Friday, July 21, 2023

Creating a PDF/X-3 document with CapyPDF

The original motivation for creating CapyPDF was understanding how fully color managed and print-ready PDF files are actually put together. A reasonable measure of this would be being able to generate fully spec conforming PDF/X-3 files. Most of the building blocks were already there so this was mostly a question of exposing all that in Python and adding the missing bits.

I have now done this and it seems to work. The script itself can be found in CapyPDF's Git repo and the generated PDF document can be downloaded using this link. It looks like this in Acrobat Pro.

It is not graphically the most flashy, but it requires quite a lot of functionality:

  • The document is A4 size but it is defined on a larger canvas. After printing it needs to be cut into the final shape. This is needed as the document has a bleed.
  • To obtain this the PDF has a bleed box (the blue box) as well as a trim box (the green box). These are not painted in the document itself, Acrobat Pro just displays them for visualisation purposes.
  • All colors in graphical operations are specified in CMYK.
  • The image is a color managed CMYK TIFF. It has an embedded ICC profile that is different from the one used in final printing. This is due to laziness as I had this image laying around already. You don't want to do this in a real print job.
  • The heading has both a stroke and a fill
  • The printer marks are just something I threw on the page at random.
Here is a screenshot of the document passing PDF-X/3 validation in Acrobat Pro.

Sunday, July 16, 2023

PDF transparency groups and composition

The PDF specification has the following image as an example of how to do transparent graphics composition.

This seems simple but actually requires quite a lot of functionality:

  • Specifying CMYK gradients
  • Setting the blend mode for paint operations
  • Specifying transparency group xobjects
  • Specifying layer composition parameters
I had to implement a bunch of new functionality to get this working, but here is the same image reproduced with CapyPDF. (output PDF here)

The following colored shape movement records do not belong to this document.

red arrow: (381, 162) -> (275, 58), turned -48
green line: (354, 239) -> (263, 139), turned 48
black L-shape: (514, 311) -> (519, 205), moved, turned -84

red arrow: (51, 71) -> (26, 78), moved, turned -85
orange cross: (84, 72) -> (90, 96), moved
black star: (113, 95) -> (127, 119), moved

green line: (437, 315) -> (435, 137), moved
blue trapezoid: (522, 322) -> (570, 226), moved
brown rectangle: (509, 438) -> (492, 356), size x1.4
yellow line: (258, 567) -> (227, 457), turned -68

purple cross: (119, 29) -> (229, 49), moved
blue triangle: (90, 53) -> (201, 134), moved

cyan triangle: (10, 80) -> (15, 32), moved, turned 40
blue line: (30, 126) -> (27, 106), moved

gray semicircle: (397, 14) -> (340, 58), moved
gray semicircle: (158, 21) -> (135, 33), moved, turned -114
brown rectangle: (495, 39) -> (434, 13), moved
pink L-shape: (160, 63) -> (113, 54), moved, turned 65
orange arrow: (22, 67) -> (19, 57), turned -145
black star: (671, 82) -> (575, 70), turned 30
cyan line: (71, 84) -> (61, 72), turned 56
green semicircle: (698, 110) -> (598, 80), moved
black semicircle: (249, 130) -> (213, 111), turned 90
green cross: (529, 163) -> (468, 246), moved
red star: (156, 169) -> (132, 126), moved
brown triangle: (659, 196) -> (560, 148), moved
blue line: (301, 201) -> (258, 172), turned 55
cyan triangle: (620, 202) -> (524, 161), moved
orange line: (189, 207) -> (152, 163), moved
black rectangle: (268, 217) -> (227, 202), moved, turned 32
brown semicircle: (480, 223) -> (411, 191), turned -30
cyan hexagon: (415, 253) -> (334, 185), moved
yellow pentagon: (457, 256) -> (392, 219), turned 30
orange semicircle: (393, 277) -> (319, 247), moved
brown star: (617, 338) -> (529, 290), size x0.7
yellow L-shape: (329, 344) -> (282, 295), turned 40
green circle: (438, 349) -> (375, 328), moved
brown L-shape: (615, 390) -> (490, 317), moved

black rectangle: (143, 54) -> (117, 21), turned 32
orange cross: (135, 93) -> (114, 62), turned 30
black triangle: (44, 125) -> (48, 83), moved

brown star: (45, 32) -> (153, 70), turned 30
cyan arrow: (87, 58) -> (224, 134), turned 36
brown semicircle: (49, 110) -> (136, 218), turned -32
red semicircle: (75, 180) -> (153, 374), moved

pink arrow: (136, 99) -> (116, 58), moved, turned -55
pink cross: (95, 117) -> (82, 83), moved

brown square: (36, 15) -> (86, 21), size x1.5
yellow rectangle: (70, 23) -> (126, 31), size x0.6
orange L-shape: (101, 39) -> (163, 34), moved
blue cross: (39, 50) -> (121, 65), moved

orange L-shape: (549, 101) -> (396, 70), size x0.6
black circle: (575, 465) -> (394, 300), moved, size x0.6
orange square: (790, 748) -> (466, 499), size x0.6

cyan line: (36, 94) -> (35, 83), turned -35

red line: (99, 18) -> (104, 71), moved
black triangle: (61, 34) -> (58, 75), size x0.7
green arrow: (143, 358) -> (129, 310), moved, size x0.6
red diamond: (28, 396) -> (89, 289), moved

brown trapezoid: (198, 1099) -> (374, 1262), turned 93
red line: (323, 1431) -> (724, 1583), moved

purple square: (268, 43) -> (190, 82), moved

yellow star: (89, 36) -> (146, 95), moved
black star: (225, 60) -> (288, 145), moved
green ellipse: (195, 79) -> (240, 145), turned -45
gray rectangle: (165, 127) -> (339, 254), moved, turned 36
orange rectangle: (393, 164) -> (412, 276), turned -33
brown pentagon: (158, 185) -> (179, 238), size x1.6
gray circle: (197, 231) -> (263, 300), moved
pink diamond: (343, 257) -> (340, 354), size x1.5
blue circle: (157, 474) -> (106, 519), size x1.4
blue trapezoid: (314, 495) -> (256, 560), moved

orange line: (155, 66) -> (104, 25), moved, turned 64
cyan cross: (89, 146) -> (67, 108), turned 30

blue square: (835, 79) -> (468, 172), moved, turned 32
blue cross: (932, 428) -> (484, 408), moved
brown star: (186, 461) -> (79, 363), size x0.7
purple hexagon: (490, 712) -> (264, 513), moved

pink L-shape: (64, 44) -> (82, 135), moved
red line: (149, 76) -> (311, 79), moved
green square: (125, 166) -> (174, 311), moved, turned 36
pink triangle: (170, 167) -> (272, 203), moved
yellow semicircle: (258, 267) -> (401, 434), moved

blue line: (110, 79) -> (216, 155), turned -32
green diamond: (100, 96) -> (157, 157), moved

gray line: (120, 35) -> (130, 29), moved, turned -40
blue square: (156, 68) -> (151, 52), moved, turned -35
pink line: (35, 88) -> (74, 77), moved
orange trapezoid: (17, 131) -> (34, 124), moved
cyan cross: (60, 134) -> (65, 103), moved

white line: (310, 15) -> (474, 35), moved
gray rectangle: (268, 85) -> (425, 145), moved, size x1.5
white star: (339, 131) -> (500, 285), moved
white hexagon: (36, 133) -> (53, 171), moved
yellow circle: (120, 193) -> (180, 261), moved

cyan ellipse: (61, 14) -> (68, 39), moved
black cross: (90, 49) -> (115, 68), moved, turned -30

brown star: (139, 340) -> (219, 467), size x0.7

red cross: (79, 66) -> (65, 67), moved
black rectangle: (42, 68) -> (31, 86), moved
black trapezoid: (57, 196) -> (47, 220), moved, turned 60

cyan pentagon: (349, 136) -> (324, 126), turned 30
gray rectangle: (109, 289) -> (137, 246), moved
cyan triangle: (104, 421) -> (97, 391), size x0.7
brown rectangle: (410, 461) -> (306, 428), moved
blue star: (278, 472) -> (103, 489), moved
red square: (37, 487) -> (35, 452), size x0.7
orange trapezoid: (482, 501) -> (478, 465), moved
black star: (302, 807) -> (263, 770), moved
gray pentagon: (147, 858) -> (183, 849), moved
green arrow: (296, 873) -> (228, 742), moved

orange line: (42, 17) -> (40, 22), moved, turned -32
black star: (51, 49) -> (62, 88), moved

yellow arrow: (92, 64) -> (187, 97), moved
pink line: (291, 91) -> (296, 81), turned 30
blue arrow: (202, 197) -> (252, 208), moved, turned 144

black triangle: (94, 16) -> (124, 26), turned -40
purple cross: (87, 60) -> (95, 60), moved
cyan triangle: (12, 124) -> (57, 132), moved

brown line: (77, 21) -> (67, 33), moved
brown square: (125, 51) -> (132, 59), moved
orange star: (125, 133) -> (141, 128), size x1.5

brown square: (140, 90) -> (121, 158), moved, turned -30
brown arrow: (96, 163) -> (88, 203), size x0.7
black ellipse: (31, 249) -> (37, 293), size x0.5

The only difference here is that out of laziness I used a simple two color linear gradient rather than a rainbow one.


This is again one of those features that only Acrobat Reader can handle. I tried Okular, Ghostscript, Firefox, Chromium and Apple Preview and they all rendered the file incorrectly. There was no consistency, each one was broken in a different way.

Wednesday, July 5, 2023

CapyPDF 0.4 release and presenter tool

I have just released version 0.4 of CapyPDF. You can get it either via Github or PyPI. The target of this release was to be able to create a pure Python script that can be used to generate PDF slides to be used in presentations. It does not read any input, just always produces the same hardcoded output, but since the point of this was to create a working backend, that does not really matter.

  • The source code for the script is here. It is roughly 200 lines long.
  • The PDF it creates can be accessed here.
  • A screenshot showing all pages looks like the following.

What the screenshot does not tell, however, is that the file uses PDF transition effects. They are used both for between-page transitions as well as within-page transitions, specifically for the bullet points on page 2. This is, as far as I can tell, the first time within-page navigation functionality has been implemented in an open source package, possibly even the first time ever outside of Adobe (dunno if MS Office exports transitions, I don't have it so can't test it). As you can probably tell this took a fair bit of black box debugging because all PDF tools and validators simply ignore transition dictionaries. For example transcoding PDFs with Ghostscript scrubs all transitions from the output.

The only way to see the transitions correctly is to open the PDF in Acrobat Reader and then enable presenter mode. PDF viewer developers who want to add support for presentation effects might want to use that as an example document. I don't guarantee that it's correct, though, only that it makes Acrobat Reader display transition effects.